Set out exactly, line by line, the stretch of data below that begins at the line containing "mùa ngăn cản những chuyến đi chơi của bé khi" and ends at the line containing "cá nhân ở chế độ công khai đính kèm hashtag", with both ends kept.

Collected data:
= Beginning of Section =

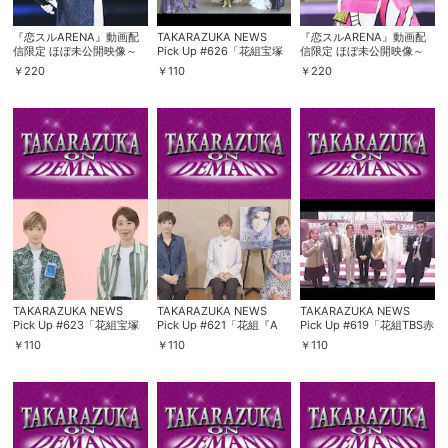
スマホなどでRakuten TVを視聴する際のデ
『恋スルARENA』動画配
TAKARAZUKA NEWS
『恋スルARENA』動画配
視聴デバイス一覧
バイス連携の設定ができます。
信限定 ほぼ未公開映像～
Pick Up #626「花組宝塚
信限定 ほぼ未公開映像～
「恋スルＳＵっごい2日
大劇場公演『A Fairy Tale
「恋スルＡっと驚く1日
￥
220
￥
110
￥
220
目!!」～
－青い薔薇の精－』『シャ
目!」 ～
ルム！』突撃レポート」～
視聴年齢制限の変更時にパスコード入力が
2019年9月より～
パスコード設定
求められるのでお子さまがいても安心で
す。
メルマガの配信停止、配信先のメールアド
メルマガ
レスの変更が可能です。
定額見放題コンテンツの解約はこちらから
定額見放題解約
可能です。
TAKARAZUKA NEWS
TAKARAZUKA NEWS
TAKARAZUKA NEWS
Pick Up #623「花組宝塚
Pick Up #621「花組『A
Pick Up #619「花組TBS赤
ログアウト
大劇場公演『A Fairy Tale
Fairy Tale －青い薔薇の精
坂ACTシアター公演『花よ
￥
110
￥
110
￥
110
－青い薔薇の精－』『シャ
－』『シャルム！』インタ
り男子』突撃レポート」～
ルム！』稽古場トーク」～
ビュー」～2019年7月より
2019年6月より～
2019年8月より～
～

= End of Section =
= Beginning of Section =

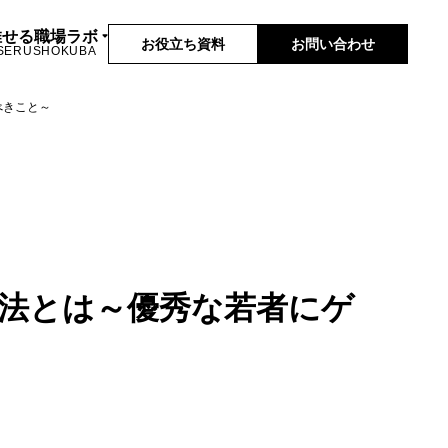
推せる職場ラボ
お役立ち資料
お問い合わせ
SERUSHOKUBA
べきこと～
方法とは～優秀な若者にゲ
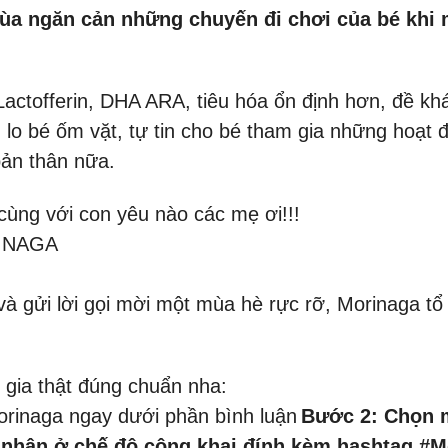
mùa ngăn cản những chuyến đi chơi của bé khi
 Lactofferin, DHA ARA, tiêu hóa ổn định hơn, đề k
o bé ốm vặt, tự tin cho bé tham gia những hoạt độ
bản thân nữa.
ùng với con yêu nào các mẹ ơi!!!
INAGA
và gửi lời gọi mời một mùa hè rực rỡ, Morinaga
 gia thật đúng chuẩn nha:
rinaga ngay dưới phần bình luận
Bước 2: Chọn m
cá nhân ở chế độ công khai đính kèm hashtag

= End of Section =

- [RESULT FOR THIS TASK]:
mùa ngăn cản những chuyến đi chơi của bé khi
 Lactofferin, DHA ARA, tiêu hóa ổn định hơn, đề k
o bé ốm vặt, tự tin cho bé tham gia những hoạt độ
bản thân nữa.
ùng với con yêu nào các mẹ ơi!!!
INAGA
và gửi lời gọi mời một mùa hè rực rỡ, Morinaga
 gia thật đúng chuẩn nha:
rinaga ngay dưới phần bình luận
Bước 2: Chọn m
cá nhân ở chế độ công khai đính kèm hashtag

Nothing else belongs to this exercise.